## Input
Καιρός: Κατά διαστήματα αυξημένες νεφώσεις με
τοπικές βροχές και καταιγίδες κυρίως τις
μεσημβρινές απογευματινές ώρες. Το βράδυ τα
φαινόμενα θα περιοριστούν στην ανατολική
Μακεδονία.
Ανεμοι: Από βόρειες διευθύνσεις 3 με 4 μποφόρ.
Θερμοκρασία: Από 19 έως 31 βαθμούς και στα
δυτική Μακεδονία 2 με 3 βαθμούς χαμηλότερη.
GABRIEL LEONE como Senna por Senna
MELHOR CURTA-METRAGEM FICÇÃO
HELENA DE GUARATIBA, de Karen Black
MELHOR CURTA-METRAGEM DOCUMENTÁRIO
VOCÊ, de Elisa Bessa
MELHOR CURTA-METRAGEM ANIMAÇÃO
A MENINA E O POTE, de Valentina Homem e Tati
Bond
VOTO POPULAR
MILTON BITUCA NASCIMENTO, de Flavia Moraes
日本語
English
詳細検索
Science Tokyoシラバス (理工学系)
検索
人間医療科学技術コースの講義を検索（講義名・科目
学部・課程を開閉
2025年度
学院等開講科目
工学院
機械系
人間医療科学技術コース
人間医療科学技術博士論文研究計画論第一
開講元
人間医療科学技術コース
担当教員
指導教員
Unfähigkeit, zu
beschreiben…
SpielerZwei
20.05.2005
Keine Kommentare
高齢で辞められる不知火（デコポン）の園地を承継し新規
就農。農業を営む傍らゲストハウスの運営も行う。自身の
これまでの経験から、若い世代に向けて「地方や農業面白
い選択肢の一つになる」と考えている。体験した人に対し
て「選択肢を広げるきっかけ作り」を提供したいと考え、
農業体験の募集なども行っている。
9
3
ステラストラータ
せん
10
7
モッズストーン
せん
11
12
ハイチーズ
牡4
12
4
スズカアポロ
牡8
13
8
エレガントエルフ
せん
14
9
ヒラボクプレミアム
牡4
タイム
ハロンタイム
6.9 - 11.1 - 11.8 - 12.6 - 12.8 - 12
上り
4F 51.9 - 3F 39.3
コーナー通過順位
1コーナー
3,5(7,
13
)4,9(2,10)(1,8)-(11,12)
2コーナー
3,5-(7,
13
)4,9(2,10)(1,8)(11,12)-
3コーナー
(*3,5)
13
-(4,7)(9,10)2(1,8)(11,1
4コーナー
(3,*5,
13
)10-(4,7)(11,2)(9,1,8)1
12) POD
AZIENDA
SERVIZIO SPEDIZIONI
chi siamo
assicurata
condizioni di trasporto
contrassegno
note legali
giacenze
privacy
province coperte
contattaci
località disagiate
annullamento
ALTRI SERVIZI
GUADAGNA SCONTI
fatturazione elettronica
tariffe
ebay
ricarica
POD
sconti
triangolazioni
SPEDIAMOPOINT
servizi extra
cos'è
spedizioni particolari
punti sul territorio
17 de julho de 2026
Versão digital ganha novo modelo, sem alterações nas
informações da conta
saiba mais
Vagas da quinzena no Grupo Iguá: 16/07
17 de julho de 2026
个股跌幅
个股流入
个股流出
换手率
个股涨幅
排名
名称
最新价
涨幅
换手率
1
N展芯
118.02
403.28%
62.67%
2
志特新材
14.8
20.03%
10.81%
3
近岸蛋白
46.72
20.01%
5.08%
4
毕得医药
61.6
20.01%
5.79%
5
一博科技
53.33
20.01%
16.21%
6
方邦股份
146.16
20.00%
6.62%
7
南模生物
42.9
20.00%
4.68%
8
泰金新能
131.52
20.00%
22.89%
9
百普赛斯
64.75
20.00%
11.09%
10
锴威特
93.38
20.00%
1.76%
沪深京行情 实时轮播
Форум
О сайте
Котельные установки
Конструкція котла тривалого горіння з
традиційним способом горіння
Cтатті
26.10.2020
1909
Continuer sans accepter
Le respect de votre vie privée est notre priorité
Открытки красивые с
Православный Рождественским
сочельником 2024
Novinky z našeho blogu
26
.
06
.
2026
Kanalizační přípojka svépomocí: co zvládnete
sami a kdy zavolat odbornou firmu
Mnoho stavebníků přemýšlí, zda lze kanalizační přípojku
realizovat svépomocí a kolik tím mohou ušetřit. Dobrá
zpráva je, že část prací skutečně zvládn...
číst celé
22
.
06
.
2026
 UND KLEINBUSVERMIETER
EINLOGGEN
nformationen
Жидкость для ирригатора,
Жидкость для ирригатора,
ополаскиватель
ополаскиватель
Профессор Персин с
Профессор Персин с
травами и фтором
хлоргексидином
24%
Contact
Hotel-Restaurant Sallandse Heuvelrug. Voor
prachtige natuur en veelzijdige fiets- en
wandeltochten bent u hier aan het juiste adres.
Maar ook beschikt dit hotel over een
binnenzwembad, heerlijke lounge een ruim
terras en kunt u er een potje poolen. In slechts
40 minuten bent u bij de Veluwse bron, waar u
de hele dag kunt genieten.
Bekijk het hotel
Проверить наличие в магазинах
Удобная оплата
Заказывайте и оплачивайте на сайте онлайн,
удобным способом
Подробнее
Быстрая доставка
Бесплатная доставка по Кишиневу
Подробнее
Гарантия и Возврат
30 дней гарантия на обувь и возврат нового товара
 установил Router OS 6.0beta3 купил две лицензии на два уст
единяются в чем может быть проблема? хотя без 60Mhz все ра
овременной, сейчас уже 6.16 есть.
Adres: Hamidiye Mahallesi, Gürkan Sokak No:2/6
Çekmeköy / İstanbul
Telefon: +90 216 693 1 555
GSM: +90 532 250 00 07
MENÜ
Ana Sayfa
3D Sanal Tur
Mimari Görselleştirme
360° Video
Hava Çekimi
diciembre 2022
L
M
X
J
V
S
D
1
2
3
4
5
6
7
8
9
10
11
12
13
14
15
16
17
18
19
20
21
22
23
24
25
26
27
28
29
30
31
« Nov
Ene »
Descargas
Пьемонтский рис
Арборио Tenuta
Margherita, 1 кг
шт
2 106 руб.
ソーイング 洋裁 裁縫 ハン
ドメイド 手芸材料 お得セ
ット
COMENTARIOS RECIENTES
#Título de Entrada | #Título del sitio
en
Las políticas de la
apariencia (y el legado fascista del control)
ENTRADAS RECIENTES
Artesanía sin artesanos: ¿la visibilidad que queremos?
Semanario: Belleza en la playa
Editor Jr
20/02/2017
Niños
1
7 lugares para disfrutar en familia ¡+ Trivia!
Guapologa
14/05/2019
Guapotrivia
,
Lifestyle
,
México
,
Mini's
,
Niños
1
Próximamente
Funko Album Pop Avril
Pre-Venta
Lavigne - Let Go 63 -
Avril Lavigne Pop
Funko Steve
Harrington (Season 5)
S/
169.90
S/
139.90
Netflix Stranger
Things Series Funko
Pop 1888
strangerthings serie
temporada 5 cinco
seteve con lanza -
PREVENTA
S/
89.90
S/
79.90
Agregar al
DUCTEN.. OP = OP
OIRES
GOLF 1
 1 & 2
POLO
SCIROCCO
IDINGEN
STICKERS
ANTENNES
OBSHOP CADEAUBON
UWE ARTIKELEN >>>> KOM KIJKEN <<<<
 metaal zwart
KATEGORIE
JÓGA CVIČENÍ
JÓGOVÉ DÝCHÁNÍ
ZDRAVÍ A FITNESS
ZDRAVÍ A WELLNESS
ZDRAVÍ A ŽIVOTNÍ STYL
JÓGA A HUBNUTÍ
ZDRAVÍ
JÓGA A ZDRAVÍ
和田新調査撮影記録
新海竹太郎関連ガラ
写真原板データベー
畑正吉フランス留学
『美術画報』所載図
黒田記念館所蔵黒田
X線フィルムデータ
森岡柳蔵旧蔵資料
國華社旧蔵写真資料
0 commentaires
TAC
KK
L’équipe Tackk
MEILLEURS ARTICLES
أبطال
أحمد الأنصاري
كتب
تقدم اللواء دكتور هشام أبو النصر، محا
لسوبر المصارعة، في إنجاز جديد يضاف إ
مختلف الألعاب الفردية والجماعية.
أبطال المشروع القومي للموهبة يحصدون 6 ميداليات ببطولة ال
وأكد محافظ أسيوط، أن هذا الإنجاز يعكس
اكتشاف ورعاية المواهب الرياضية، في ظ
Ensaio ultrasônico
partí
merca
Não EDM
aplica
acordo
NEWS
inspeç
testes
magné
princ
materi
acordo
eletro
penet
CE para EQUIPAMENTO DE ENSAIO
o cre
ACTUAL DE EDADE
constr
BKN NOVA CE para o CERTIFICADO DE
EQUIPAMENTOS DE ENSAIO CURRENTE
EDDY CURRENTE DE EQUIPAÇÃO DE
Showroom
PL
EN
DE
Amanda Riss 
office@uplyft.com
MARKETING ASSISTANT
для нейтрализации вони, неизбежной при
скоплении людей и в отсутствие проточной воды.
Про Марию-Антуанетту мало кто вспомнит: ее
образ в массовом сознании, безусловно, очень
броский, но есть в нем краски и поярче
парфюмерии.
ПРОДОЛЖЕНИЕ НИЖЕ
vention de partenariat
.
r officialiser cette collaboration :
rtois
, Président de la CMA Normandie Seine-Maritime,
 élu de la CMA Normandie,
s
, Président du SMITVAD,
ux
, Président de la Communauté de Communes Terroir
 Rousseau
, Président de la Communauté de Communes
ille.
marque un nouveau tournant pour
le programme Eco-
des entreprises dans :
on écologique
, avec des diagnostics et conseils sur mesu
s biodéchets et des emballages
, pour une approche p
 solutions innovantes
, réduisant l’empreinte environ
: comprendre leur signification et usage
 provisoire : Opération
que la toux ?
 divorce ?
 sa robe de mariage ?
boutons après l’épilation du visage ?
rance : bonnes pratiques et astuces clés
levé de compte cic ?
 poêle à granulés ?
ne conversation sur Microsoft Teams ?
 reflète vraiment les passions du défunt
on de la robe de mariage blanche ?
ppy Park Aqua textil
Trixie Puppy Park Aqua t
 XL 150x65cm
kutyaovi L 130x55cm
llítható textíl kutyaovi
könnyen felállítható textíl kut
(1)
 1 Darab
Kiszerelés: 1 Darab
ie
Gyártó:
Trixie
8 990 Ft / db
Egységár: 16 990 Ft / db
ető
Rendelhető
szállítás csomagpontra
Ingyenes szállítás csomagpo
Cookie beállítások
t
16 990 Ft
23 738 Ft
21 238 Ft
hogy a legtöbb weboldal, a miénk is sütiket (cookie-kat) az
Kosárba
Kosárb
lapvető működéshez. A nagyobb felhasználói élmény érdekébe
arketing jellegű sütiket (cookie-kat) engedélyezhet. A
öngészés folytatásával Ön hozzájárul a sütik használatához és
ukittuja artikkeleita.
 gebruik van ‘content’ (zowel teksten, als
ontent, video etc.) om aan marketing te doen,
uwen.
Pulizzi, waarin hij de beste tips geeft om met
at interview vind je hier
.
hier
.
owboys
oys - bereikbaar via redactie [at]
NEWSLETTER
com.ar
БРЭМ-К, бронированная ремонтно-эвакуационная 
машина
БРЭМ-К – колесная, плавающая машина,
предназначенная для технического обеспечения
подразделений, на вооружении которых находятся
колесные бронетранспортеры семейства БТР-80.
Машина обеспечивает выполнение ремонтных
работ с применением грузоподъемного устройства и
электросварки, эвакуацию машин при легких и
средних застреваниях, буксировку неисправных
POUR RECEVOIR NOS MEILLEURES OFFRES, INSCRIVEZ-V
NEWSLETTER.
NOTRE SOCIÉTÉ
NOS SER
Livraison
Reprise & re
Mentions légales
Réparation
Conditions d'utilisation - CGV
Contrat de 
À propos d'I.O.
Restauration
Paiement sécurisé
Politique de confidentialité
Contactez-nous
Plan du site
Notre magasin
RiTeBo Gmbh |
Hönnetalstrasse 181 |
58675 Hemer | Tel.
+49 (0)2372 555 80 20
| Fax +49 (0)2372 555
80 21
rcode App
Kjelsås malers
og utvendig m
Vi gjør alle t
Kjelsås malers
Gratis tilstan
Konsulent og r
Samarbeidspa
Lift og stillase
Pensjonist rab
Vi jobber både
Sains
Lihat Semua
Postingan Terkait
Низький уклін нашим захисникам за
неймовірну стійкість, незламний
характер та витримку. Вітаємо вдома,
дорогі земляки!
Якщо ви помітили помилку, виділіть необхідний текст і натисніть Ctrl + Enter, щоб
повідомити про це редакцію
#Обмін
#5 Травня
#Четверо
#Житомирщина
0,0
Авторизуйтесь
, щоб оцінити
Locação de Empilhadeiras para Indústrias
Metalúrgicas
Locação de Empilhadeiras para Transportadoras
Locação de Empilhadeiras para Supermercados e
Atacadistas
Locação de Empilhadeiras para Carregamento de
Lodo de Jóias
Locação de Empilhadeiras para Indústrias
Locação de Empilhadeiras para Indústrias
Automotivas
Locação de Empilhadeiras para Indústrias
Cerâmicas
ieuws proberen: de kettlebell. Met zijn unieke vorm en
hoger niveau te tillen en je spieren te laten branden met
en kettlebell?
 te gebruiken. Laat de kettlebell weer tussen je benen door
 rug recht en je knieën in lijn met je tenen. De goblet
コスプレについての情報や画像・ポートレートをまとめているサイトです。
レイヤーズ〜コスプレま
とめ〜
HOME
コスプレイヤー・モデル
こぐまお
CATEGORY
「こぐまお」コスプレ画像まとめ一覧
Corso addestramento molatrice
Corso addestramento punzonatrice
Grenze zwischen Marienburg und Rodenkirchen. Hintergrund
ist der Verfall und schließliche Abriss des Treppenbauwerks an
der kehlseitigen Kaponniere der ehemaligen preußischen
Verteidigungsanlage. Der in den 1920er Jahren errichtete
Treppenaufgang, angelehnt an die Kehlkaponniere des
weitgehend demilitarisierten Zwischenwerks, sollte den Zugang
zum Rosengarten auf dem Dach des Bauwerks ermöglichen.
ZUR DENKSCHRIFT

## Work instruction
Please copy, exactly and with nothing else, the lines above beginning at the line that has "средних застреваниях, буксировку неисправных" and ending with the line that has "weitgehend demilitarisierten Zwischenwerks, sollte".

## Solved problem
средних застреваниях, буксировку неисправных
POUR RECEVOIR NOS MEILLEURES OFFRES, INSCRIVEZ-V
NEWSLETTER.
NOTRE SOCIÉTÉ
NOS SER
Livraison
Reprise & re
Mentions légales
Réparation
Conditions d'utilisation - CGV
Contrat de 
À propos d'I.O.
Restauration
Paiement sécurisé
Politique de confidentialité
Contactez-nous
Plan du site
Notre magasin
RiTeBo Gmbh |
Hönnetalstrasse 181 |
58675 Hemer | Tel.
+49 (0)2372 555 80 20
| Fax +49 (0)2372 555
80 21
rcode App
Kjelsås malers
og utvendig m
Vi gjør alle t
Kjelsås malers
Gratis tilstan
Konsulent og r
Samarbeidspa
Lift og stillase
Pensjonist rab
Vi jobber både
Sains
Lihat Semua
Postingan Terkait
Низький уклін нашим захисникам за
неймовірну стійкість, незламний
характер та витримку. Вітаємо вдома,
дорогі земляки!
Якщо ви помітили помилку, виділіть необхідний текст і натисніть Ctrl + Enter, щоб
повідомити про це редакцію
#Обмін
#5 Травня
#Четверо
#Житомирщина
0,0
Авторизуйтесь
, щоб оцінити
Locação de Empilhadeiras para Indústrias
Metalúrgicas
Locação de Empilhadeiras para Transportadoras
Locação de Empilhadeiras para Supermercados e
Atacadistas
Locação de Empilhadeiras para Carregamento de
Lodo de Jóias
Locação de Empilhadeiras para Indústrias
Locação de Empilhadeiras para Indústrias
Automotivas
Locação de Empilhadeiras para Indústrias
Cerâmicas
ieuws proberen: de kettlebell. Met zijn unieke vorm en
hoger niveau te tillen en je spieren te laten branden met
en kettlebell?
 te gebruiken. Laat de kettlebell weer tussen je benen door
 rug recht en je knieën in lijn met je tenen. De goblet
コスプレについての情報や画像・ポートレートをまとめているサイトです。
レイヤーズ〜コスプレま
とめ〜
HOME
コスプレイヤー・モデル
こぐまお
CATEGORY
「こぐまお」コスプレ画像まとめ一覧
Corso addestramento molatrice
Corso addestramento punzonatrice
Grenze zwischen Marienburg und Rodenkirchen. Hintergrund
ist der Verfall und schließliche Abriss des Treppenbauwerks an
der kehlseitigen Kaponniere der ehemaligen preußischen
Verteidigungsanlage. Der in den 1920er Jahren errichtete
Treppenaufgang, angelehnt an die Kehlkaponniere des
weitgehend demilitarisierten Zwischenwerks, sollte den Zugang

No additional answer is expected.